Pudge had not seen a thing, of course, but a visitor had been there all the same, watching Amy throughout the night. He had scoured the mail sitting in neat stacks on her small desk in the living room, made note of the statuary she had gathered over the past two years after she had moved into the charming old building on Capitol Hill. He looked with interest at the framed photos of her and her family back home. An album of who this woman was beginning to emerge.

Pushing the light blanket to one side, she climbed out of bed and grabbed her robe from the chair-back a few feet away near the window. She pulled it casually around her bare shoulders and pushed the curtains aside to peek out at the new morning light, the lushly-leaved trees across the street, and the grandeur of the Rocky Mountains in the distance.

“June is the finest month in this city,” she remarked under breath. “I love you, Denver, all of you. You’re everything I imagine Heaven itself to be…” She let the curtains fall back and turned to leave the bedroom for the bath. “Everything except for that devil I work for.”

She had rented the apartment in a 70-year-old building a few months after John Sampson had hired her three years ago, but it was nothing at all like the place he had imagined in his fantasies.

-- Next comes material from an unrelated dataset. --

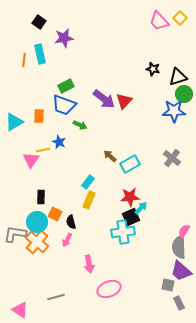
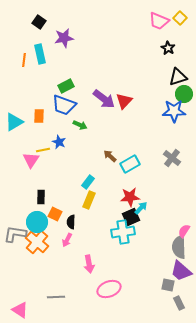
pink trapezoid at (159, 21): rotated 25 degrees counterclockwise
black star at (153, 69): moved 15 px right, 21 px up; rotated 16 degrees clockwise
black semicircle at (71, 222): rotated 16 degrees clockwise
gray line at (56, 297): rotated 12 degrees clockwise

Hers had one bedroom, a comfortable old bath with the original ball and claw tub, fine, tall windows in every room, and much too much woodwork gracing it to suit John Sampson’s modern tastes. Had he seen it. The floors were hardwood, and creaked along the hallway leading from the bedroom at the front of the building to the entryway at the center of the small complex. She’d never minded that, though—in her eyes it simply added another dimension to her home’s character. She had immediately fallen in love with the place when she first had seen it, and scavenged enough furniture and knickknacks to fill all of its nooks and crannies to her liking after having signed the lease. It grew dearer and dearer to her with every passing day.